“Kader” Konusunda Yaklaşımımız Ne Olacak..?
Esasen basîret sahibi için Tevhid sırrı ile kader sırrı aynı şeydir!.. Bu sır aslında gerçeği görmek isteyenler için hiç de sır değildir!.. Daha doğrusu, bu gerçeği görmek kolaylaştırılmış olanlar için, hiç de güç değildir!..
Evet, mesele o gerçeğe ehil olarak yaratılmışlar için son derece basittir!..
Şöyle ki...
Allâh, kendisinde mevcut olan sayısız ve sonsuz mânâları aşikâre çıkartmayı irade etmiştir.
İlim vasfı dolayısıyla, hangi mânâların aşikâre çıkmasını murat etmiş ise, ilminin gereğini “Kudret” sıfatıyla gerçekleştirmiştir.
Esasen her şey, ilim mertebesinde olup bitmiştir!..
Daha sonra ise, ilim mertebesinde olup bitenler, kuvveden fiile dönüşmeye başlamıştır. Varlıkta asıl olanlar ilâhî sıfatların ve isimlerin mânâlarıdır.
Bu mânâların sayısız bileşimlerinden ise, gene sayısız isimlerle anılan oluşumlar meydana gelmiştir. Ancak bu meydana gelen oluşumlar dahi gene kendi varlığı ile kaîm olan şeylerdir.

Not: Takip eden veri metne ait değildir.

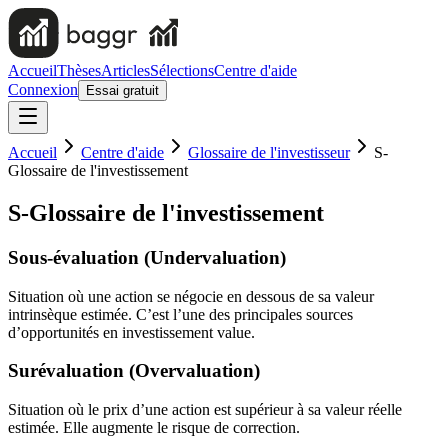
Accueil
Thèses
Articles
Sélections
Centre d'aide
Connexion
Essai gratuit
Accueil
Centre d'aide
Glossaire de l'investisseur
S-
Glossaire de l'investissement
S-Glossaire de l'investissement
Sous-évaluation (Undervaluation)
Situation où une action se négocie en dessous de sa valeur
intrinsèque estimée. C’est l’une des principales sources
d’opportunités en investissement value.
Surévaluation (Overvaluation)
Situation où le prix d’une action est supérieur à sa valeur réelle
estimée. Elle augmente le risque de correction.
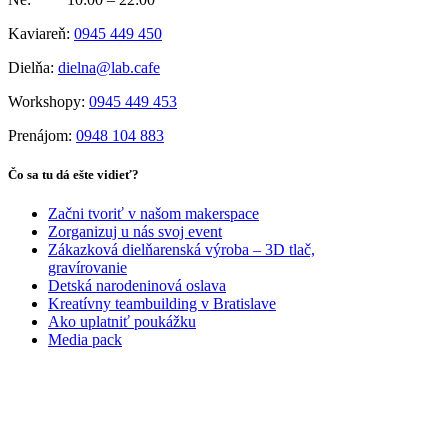
Kaviareň:
0945 449 450
Dielňa:
dielna@lab.cafe
Workshopy:
0945 449 453
Prenájom:
0948 104 883
Čo sa tu dá ešte vidieť?
Začni tvoriť v našom makerspace
Zorganizuj u nás svoj event
Zákazková dielňarenská výroba – 3D tlač,
gravírovanie
Detská narodeninová oslava
Kreatívny teambuilding v Bratislave
Ako uplatniť poukážku
Media pack
PARTNERI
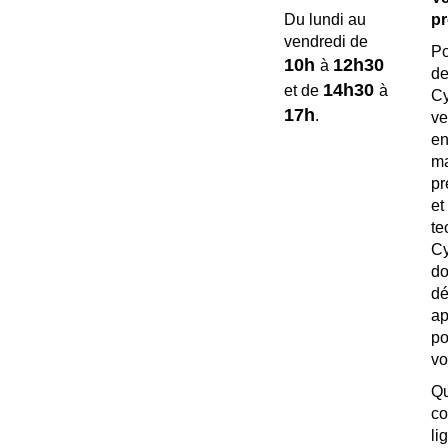
pr
Du lundi au
vendredi de
Po
10h
12h30
à
de
14h30
et de
à
C
17h
.
ve
e
ma
pr
e
te
Cy
d
dé
a
p
vo
c
l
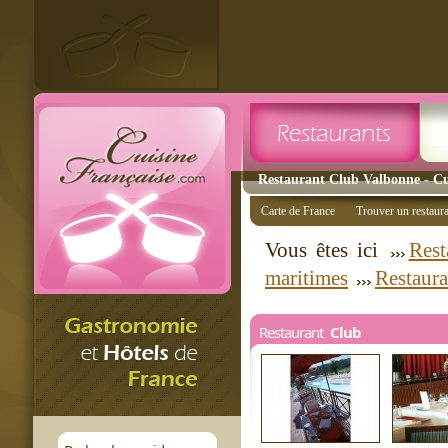
Restaurant Club Valbonne - Cui
Carte de France
Trouver un restaur
Vous êtes ici
Rest
maritimes
Restaur
Restaurant
Club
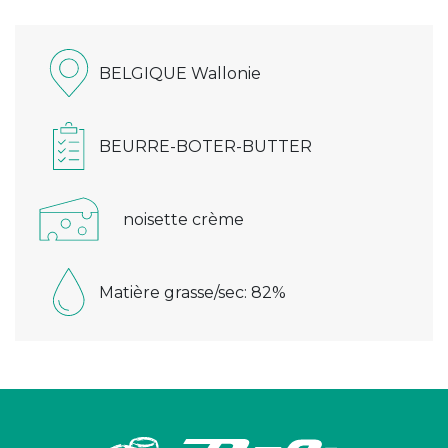
BELGIQUE Wallonie
BEURRE-BOTER-BUTTER
noisette crème
Matière grasse/sec: 82%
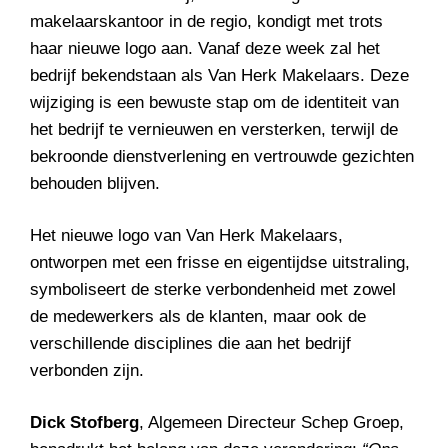
makelaarskantoor in de regio, kondigt met trots
haar nieuwe logo aan. Vanaf deze week zal het
bedrijf bekendstaan als Van Herk Makelaars. Deze
wijziging is een bewuste stap om de identiteit van
het bedrijf te vernieuwen en versterken, terwijl de
bekroonde dienstverlening en vertrouwde gezichten
behouden blijven.
Het nieuwe logo van Van Herk Makelaars,
ontworpen met een frisse en eigentijdse uitstraling,
symboliseert de sterke verbondenheid met zowel
de medewerkers als de klanten, maar ook de
verschillende disciplines die aan het bedrijf
verbonden zijn.
Dick Stofberg
, Algemeen Directeur Schep Groep,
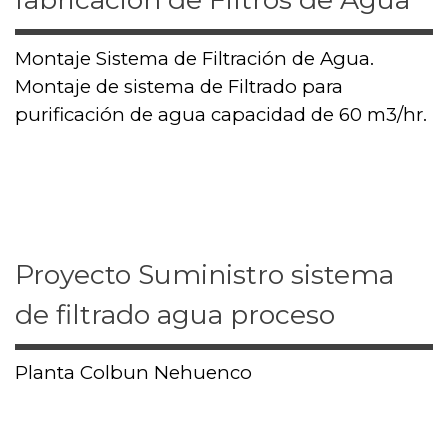
Montaje Sistema de Filtración de Agua.
Montaje de sistema de Filtrado para
purificación de agua capacidad de 60 m3/hr.
Proyecto Suministro sistema
de filtrado agua proceso
Planta Colbun Nehuenco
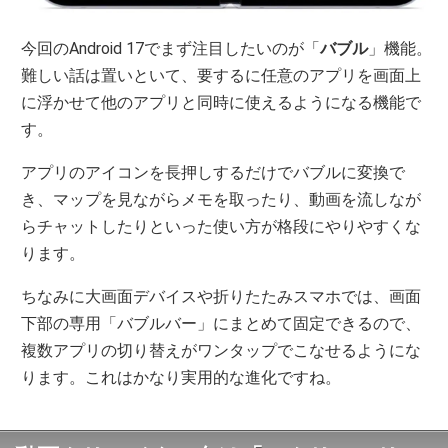
今回のAndroid 17でまず注目したいのが「
バブル
」機能。
難しい話は置いといて、要するに任意のアプリを画面上
に浮かせて他のアプリと同時に使えるようになる機能で
す。
アプリのアイコンを長押しするだけでバブルに変換で
き、マップを見ながらメモを取ったり、動画を流しなが
らチャットしたりといった使い方が格段にやりやすくな
ります。
ちなみに大画面デバイスや折りたたみスマホでは、画面
下部の専用「バブルバー」にまとめて固定できるので、
複数アプリの切り替えがワンタップでこなせるようにな
ります。これはかなり実用的な進化ですね。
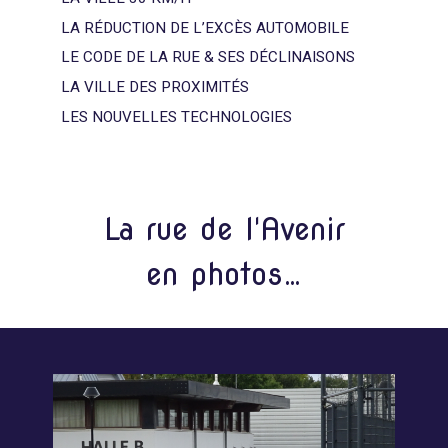
LA RÉDUCTION DE L’EXCÈS AUTOMOBILE
LE CODE DE LA RUE & SES DÉCLINAISONS
LA VILLE DES PROXIMITÉS
LES NOUVELLES TECHNOLOGIES
La rue de l'Avenir
en photos…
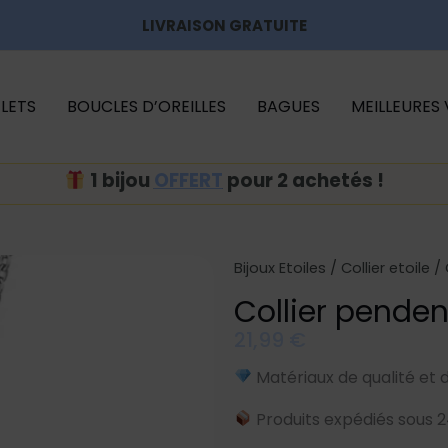
LIVRAISON GRATUITE
LETS
BOUCLES D’OREILLES
BAGUES
MEILLEURES
1 bijou
OFFERT
pour 2 achetés !
Bijoux Etoiles
/
Collier etoile
/ 
Collier penden
21,99
€
Matériaux de qualité et 
Produits expédiés sous 2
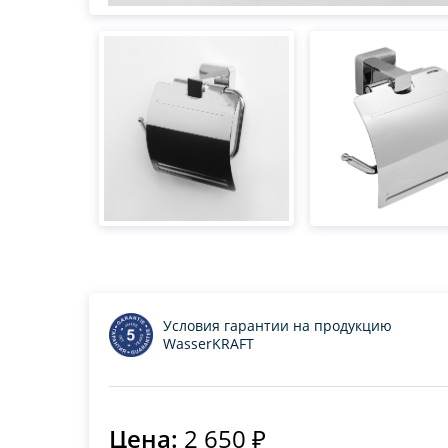
Условия гарантии на продукцию
WasserKRAFT
Цена:
2 650 ₽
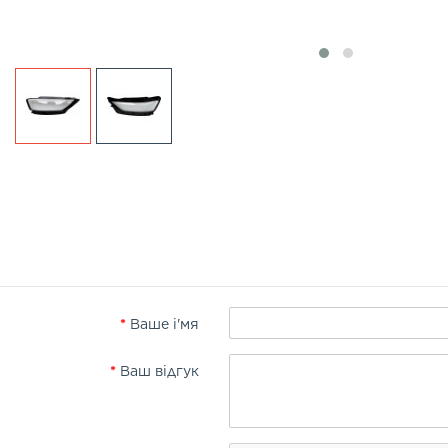
Ваше і'мя
Ваш відгук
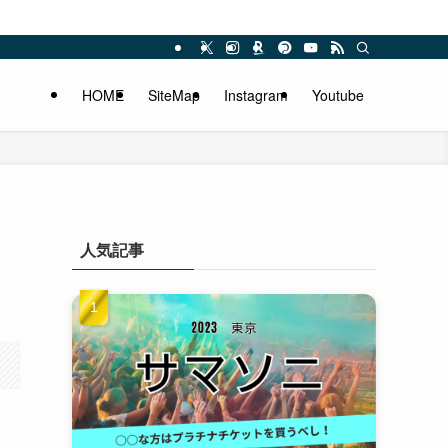
HOME
SiteMap
Instagram
Youtube
人気記事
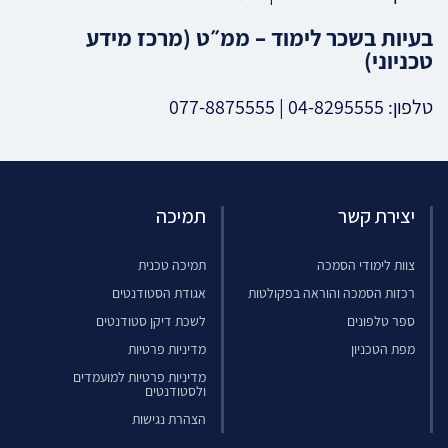
בעיות בשכר לימוד – ממ״ט (מרכז מידע
טכניוני
)
טלפון: 04-8295555 | 077-8875555
יצירת קשר
תמיכה
צוות לימודי הסמכה
תמיכה טכנית
רכזות הסמכה והוראה בפקולטות
אגודת הסטודנטים
ספר טלפונים
לשכת דיקן סטודנטים
מפת הטכניון
מדיניות פרטיות
מדיניות פרטיות למועמדים
ולסטודנטים
הצהרת נגישות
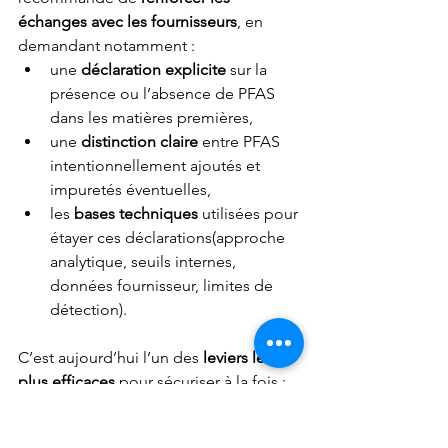
échanges avec les fournisseurs
, en 
demandant notamment :
une 
déclaration explicite
 sur la 
présence ou l’absence de PFAS 
dans les matières premières,
une 
distinction claire
 entre PFAS 
intentionnellement ajoutés et 
impuretés éventuelles,
les 
bases techniques
 utilisées pour 
étayer ces déclarations(approche 
analytique, seuils internes, 
données fournisseur, limites de 
détection).
C’est aujourd’hui l’un des 
leviers les 
plus efficaces
 pour sécuriser à la fois :
la 
conformité réglementaire
,
et la 
crédibilité de la marque
 en 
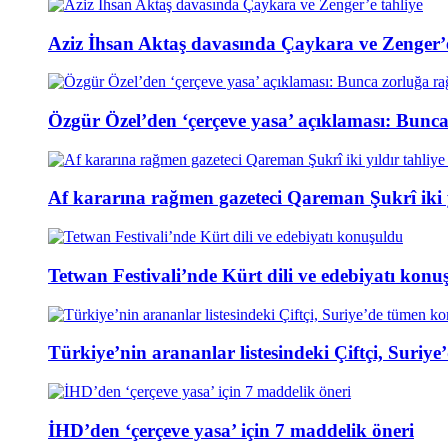
Aziz İhsan Aktaş davasında Çaykara ve Zenger’e
Özgür Özel’den ‘çerçeve yasa’ açıklaması: Bunc
Af kararına rağmen gazeteci Qareman Şukrî iki y
Tetwan Festivali’nde Kürt dili ve edebiyatı konu
Türkiye’nin arananlar listesindeki Çiftçi, Suri
İHD’den ‘çerçeve yasa’ için 7 maddelik öneri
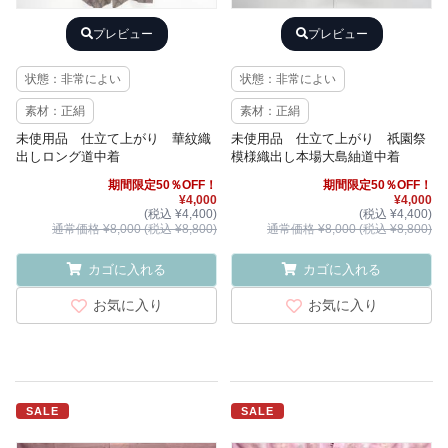
プレビュー
プレビュー
状態：非常によい
状態：非常によい
素材：正絹
素材：正絹
未使用品 仕立て上がり 華紋織
未使用品 仕立て上がり 祇園祭
出しロング道中着
模様織出し本場大島紬道中着
期間限定50％OFF！
期間限定50％OFF！
¥4,000
¥4,000
(税込 ¥4,400)
(税込 ¥4,400)
通常価格 ¥8,000 (税込 ¥8,800)
通常価格 ¥8,000 (税込 ¥8,800)
カゴに入れる
カゴに入れる
お気に入り
お気に入り
SALE
SALE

Şu hususu çok iyi kavrayalım:
Bir deri parçasını başına şapka yapmakla, ayağına ayakkabı yapmanın senin yönünden nasıl bir farkı yoksa; ayağın tabanı nasıl, beni niye göz yapmadın diyemiyor ise; var edilen varlıkların da, gerçekte, beni niye şöyle yapmadın demeye hakları yoktur!.. Velev ki deseler..? Vücudunuzdaki bir hücrenin içindeki virüsün tümüyle isyan, ya da sizi tasdik içinde olması, sizde ne uyandırır ki?..
Evet, “kaderin” orijini itibarıyla; her şeyin, TEK varlık sahibinin ilim, irade ve kudreti ile oluştuğunu anlattığını belki bu yolla anlayabiliriz.
Zaten İslâm’ın tasavvuf adı altında yaşatılan “Vahdet” anlayışı dahi; her şeyin, aslında “birçok varlık” olmayıp; tek varlıktaki sayısız mânâların aşikâre çıkışından başka bir şey olmadığını anlatmaktadır ki, bu da aynı şeye işarettir!